Gather the lines below that include the string "Back", copying each in full.

Stored items
━━━━━━━━━━━━━━━━━━━━━━━━━━━━━━
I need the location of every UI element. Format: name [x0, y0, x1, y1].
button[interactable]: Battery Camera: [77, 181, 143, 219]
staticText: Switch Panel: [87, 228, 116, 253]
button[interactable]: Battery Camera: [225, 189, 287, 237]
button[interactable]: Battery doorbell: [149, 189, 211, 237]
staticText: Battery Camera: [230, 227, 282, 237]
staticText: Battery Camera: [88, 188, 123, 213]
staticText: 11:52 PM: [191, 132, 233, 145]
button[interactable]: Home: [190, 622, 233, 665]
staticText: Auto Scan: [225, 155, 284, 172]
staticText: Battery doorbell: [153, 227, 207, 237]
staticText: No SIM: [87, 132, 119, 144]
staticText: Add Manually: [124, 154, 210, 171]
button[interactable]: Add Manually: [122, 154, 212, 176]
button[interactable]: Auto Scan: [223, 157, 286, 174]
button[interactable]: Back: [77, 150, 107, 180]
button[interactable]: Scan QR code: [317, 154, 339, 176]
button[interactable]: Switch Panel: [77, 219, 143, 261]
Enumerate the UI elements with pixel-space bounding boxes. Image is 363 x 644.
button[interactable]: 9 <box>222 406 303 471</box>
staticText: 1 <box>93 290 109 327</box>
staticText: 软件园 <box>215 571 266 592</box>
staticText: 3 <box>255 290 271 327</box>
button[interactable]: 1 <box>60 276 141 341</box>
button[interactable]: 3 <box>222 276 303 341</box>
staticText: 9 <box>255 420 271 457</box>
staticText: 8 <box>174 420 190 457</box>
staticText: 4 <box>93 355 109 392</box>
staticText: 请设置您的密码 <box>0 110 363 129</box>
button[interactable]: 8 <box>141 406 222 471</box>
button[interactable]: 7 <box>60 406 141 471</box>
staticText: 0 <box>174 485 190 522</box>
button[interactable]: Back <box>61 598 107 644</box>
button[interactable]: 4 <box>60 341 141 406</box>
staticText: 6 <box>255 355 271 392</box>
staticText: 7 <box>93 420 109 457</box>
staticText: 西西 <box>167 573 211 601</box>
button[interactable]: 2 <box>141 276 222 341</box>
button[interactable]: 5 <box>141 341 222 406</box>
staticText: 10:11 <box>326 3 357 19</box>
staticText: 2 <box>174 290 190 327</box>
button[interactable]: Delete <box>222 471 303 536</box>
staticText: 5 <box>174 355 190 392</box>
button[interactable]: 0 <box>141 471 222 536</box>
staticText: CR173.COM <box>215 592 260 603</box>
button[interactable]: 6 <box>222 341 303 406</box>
━━━━━━━━━━━━━━━━━━━━━━━━━━━━━━
■ RESPONSE
button[interactable]: Back: [77, 150, 107, 180]
button[interactable]: Back <box>61 598 107 644</box>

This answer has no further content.